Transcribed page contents

*** Begin section ***

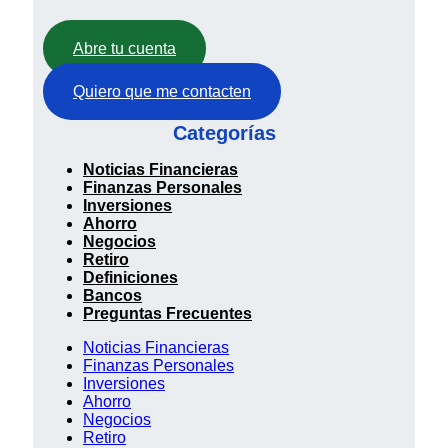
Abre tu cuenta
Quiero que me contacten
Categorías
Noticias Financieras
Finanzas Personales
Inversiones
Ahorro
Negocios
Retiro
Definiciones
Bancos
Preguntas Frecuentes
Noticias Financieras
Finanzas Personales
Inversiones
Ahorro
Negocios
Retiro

*** End section ***
*** Begin section ***

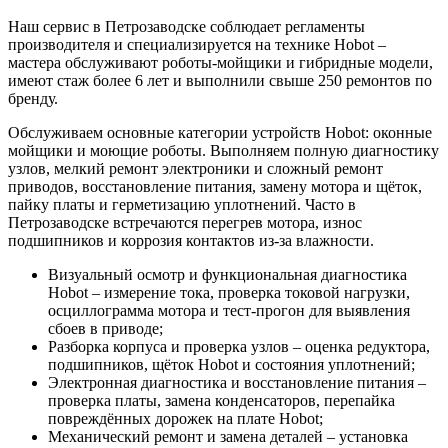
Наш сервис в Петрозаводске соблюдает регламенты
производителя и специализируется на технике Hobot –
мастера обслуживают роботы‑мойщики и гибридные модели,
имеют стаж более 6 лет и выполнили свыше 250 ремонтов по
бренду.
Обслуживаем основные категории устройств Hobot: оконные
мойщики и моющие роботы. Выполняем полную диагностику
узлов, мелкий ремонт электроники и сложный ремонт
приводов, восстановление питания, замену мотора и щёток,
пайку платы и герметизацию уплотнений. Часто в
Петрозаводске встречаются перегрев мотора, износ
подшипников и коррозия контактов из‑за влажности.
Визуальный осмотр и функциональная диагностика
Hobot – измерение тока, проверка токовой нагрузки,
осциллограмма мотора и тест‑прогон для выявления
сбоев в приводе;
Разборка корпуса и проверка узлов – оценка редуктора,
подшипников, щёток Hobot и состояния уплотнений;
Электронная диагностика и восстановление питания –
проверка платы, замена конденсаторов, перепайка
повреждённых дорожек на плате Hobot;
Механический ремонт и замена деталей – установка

*** End section ***
*** Begin section ***

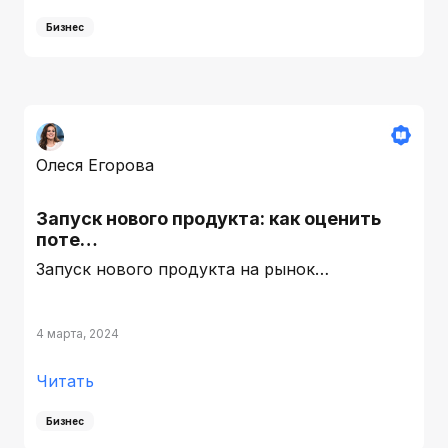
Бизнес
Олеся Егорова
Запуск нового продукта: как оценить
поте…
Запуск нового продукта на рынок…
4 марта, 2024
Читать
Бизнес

*** End section ***

* Task directions
The answer consists of every line above in which the word "замена" occurs.

* Exercise output
проверка платы, замена конденсаторов, перепайка
Механический ремонт и замена деталей – установка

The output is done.